- [Exercise description] Hunt through the entries for the word "ΜΙΚΡΑΣΙΑΤΙΚΗ" and copy each line in which it appears.

(Collected data)
○ ○ ○ ○ ○
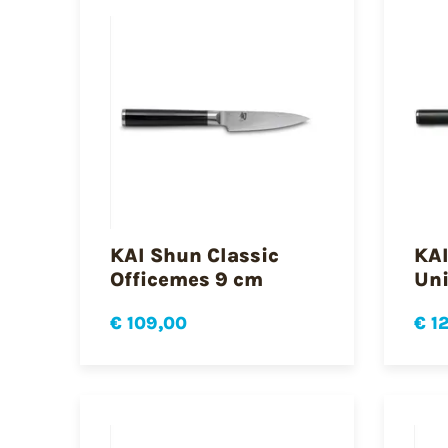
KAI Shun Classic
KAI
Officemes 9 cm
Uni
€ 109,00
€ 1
○ ○ ○ ○ ○
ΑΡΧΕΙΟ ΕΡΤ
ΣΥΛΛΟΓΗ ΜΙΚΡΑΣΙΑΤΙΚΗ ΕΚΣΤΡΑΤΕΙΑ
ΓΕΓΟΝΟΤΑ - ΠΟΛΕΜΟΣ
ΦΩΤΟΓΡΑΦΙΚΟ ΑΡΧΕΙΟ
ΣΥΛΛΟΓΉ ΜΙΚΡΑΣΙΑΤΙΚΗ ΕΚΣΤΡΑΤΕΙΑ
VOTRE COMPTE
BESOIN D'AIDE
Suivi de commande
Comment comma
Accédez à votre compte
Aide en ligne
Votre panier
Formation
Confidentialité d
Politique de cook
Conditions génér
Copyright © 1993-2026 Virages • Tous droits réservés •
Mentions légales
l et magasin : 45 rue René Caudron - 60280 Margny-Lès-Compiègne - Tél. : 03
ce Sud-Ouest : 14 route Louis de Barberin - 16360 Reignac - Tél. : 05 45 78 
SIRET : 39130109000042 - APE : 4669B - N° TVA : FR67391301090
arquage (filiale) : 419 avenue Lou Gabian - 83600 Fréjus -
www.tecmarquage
○ ○ ○ ○ ○
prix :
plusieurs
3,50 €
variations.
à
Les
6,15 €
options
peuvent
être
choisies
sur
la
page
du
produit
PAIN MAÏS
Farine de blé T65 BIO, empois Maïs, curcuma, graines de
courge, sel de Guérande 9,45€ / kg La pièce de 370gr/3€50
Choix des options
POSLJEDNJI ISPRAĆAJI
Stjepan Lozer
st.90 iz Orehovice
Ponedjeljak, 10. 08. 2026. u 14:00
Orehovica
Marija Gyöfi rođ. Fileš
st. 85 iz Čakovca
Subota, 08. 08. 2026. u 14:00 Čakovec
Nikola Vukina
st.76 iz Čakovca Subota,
○ ○ ○ ○ ○
- [Solution to the exercise]
ΣΥΛΛΟΓΗ ΜΙΚΡΑΣΙΑΤΙΚΗ ΕΚΣΤΡΑΤΕΙΑ
ΣΥΛΛΟΓΉ ΜΙΚΡΑΣΙΑΤΙΚΗ ΕΚΣΤΡΑΤΕΙΑ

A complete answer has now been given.